AFP – Israelis voted Tuesday in elections likely to return Prime Minister Benjamin Netanyahu as head of a rightwing coalition that will face the challenges of peacemaking with the Palestinians and Iran’s nuclear programme.

Queues were short, or nonexistent, in the early hours of voting, after polling stations opened at 0500 GMT, with many Israelis taking advantage of an election day public holiday to sleep in.

Netanyahu, casting his ballot with his wife Sara and their two sons in the upscale Rehavia neighbourhood of Jerusalem, called on voters to back the joint list of his rightwing Likud party and the secular nationalist faction of former foreign minister Avigdor Lieberman. “Likud-Beitenu represents all the people. The stronger Likud-Beitenu is, the easier it will be to lead Israel successfully,” he said. Polling ahead of the vote has consistently projected an easy win for the Likud-Beitenu list.

The prime minister is expected to preside over a sharply rightwing government that is considered less likely to achieve a comprehensive peace deal with the Palestinians and could increase Israel’s diplomatic isolation. The government will face key diplomatic and foreign policy questions, including Iran’s nuclear programme, which much of the world believes masks a weapons drive, and a Middle East profoundly changed by the Arab uprisings. But domestic challenges will be no less pressing, with a major budget crisis and austerity cuts on the horizon, even as Israelis express widespread discontent over spiralling prices.

The joint Likud-Beitenu list may be confident of leading those competing for the Knesset’s 120 seats, but polls show that the two parties will lose around 10 of their current seats, down to around 32. The centre-left Labour party is projected to trail in second place with around 17 seats. Its chief, Shelly Yachimovich, is expected to become leader of the opposition after pledging she would not join a Netanyahu government. The campaign’s big surprise has been Naftali Bennett, the young, charismatic new leader of the hardline national religious Jewish Home. He took over the party in November and has quickly become a rising star among settlers.

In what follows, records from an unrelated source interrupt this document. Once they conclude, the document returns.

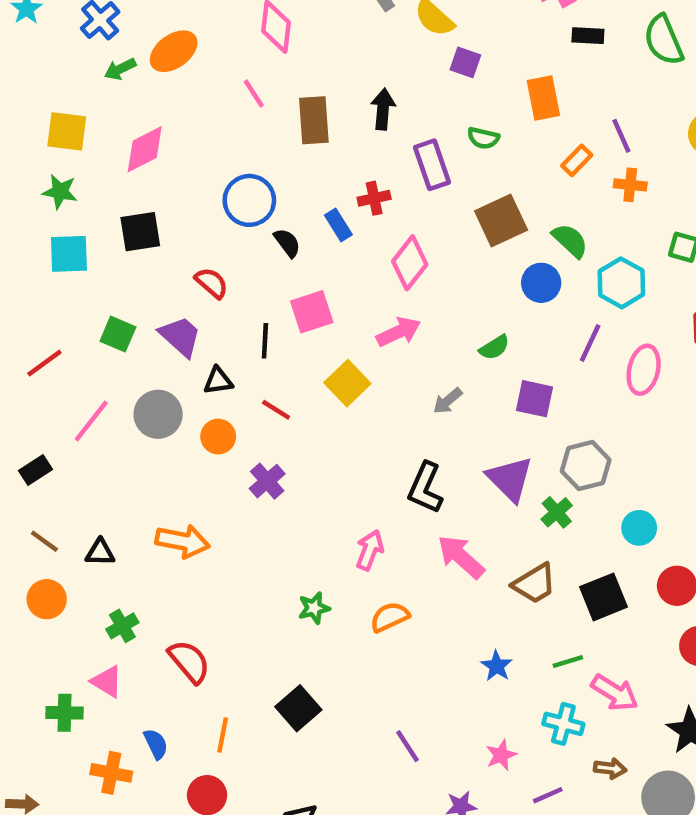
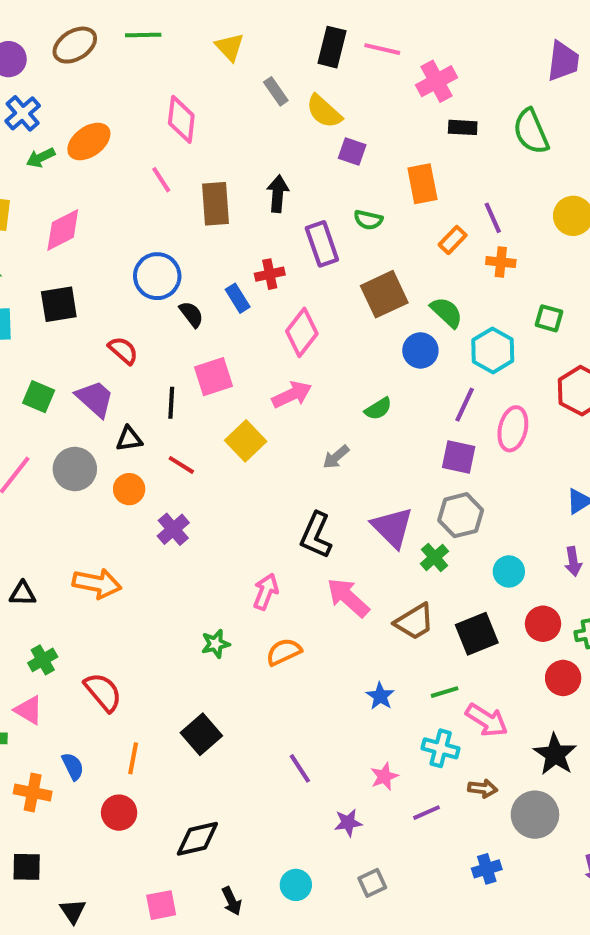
purple square: (534, 399) -> (459, 457), moved

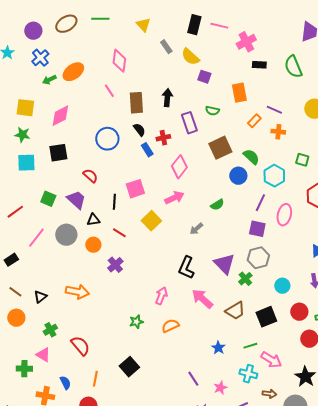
purple line: (493, 218) -> (274, 110), turned -42
black semicircle: (191, 314) -> (139, 130), moved
black triangle: (23, 594) -> (40, 297), turned -40
purple line: (300, 768) -> (193, 379), moved

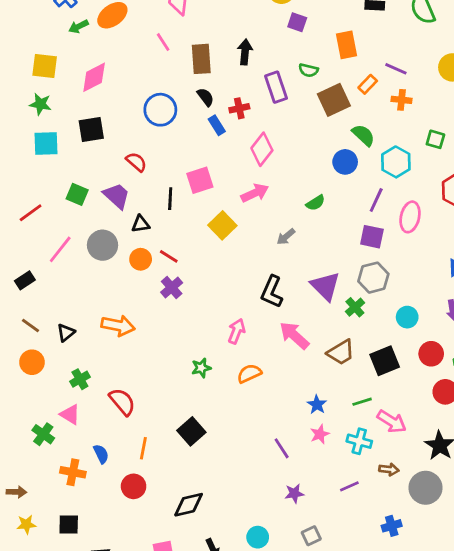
brown square: (220, 148) -> (334, 100), moved
red line: (119, 233) -> (169, 256), moved
green cross: (24, 369) -> (43, 434), turned 35
pink star: (220, 388) -> (320, 434), moved

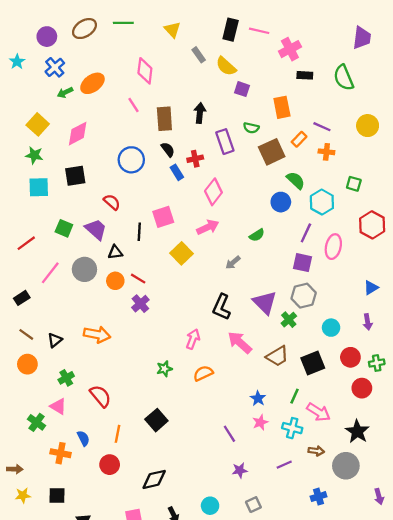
yellow square: (45, 66) -> (38, 124), turned 35
green line: (362, 402) -> (295, 396), turned -49

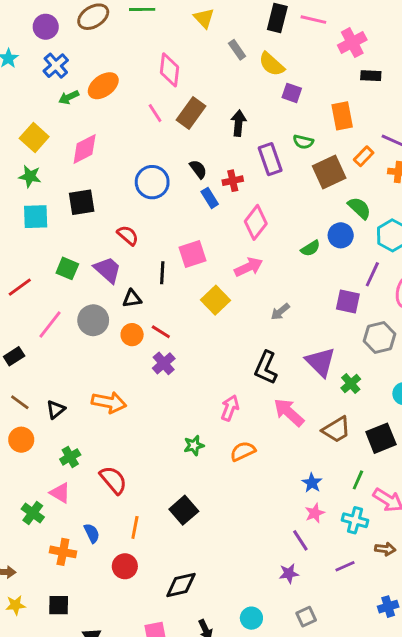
brown rectangle: (164, 119) -> (191, 113), moved, turned 40
green semicircle: (257, 235) -> (310, 248), moved
purple square: (302, 263) -> (348, 302), moved
gray hexagon: (304, 296) -> (379, 338), moved
purple line: (229, 434) -> (300, 540), moved

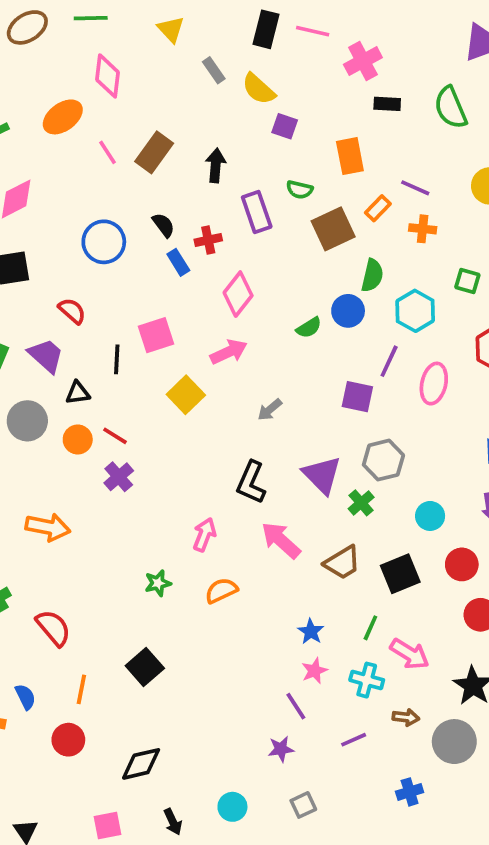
pink diamond: (169, 70) -> (108, 76), moved
orange ellipse: (103, 86) -> (63, 117), moved
green semicircle: (359, 208) -> (372, 275), turned 60
gray hexagon: (379, 338) -> (383, 460), moved

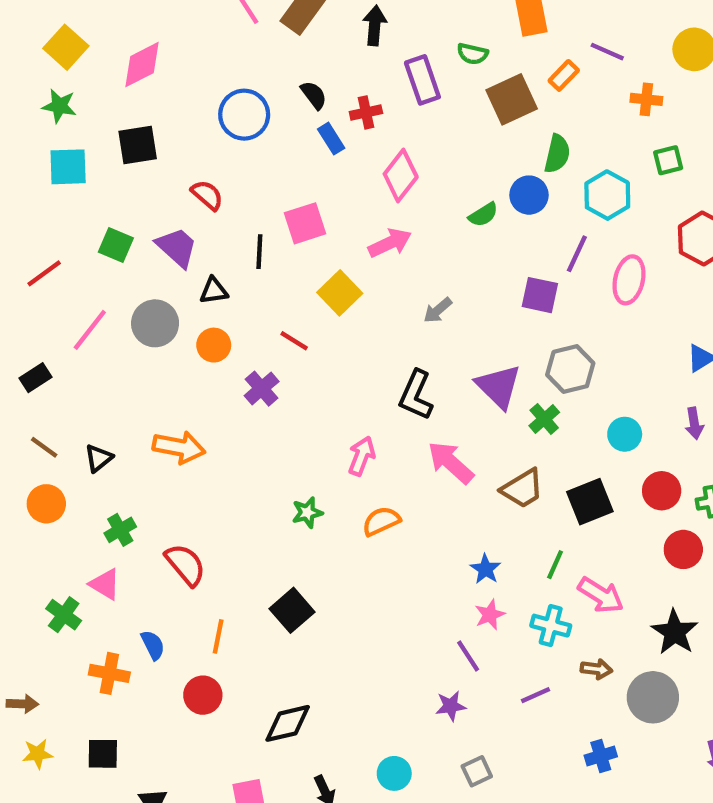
orange cross: (423, 229) -> (646, 99), moved
green square: (467, 281) -> (668, 160), turned -30
red line: (115, 436) -> (294, 341), moved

The party, which firmly opposes a Palestinian state and won just three seats in 2009, is on course to win 15, making it the third faction in parliament and a likely partner in any future coalition government. Bennett’s success has rattled Netanyahu, pundits say, with the premier pushing to stem the defection of voters to Jewish Home by burnishing his own credentials as a defender of Israeli settlement in the occupied territories.

In the German Colony neighbourhood of Jerusalem, a teacher who declined to give her name said she was planning to back Bennett. “He is strong, and he is religious but not extreme. Young families… can relate to him. We are so tired of Netanyahu,” the 32-year-old said. Elsewhere in Jerusalem, 55-year-old Joe Jamal, casting his ballot in the Katamon neighbourhood, said he foresaw little shift in the political landscape.

“I don’t expect much change. I’m still hoping for an alternative, a move to the centre, for which I’m voting,” Jamal, a doctor, told AFP. According to final polls, the rightwing-religious bloc will take between 61 and 67 seats, compared with 53 to 57 for the centre-left and Arab parties. Some 5.65 million Israelis are eligible to vote, including Arab citizens of the Jewish state, who are expected to stay away from the polls in record numbers. Voters will be able to cast ballots at 10,132 polling stations, which are open for 15 hours, with television exit polls due to be broadcast immediately after they close at 2000 GMT.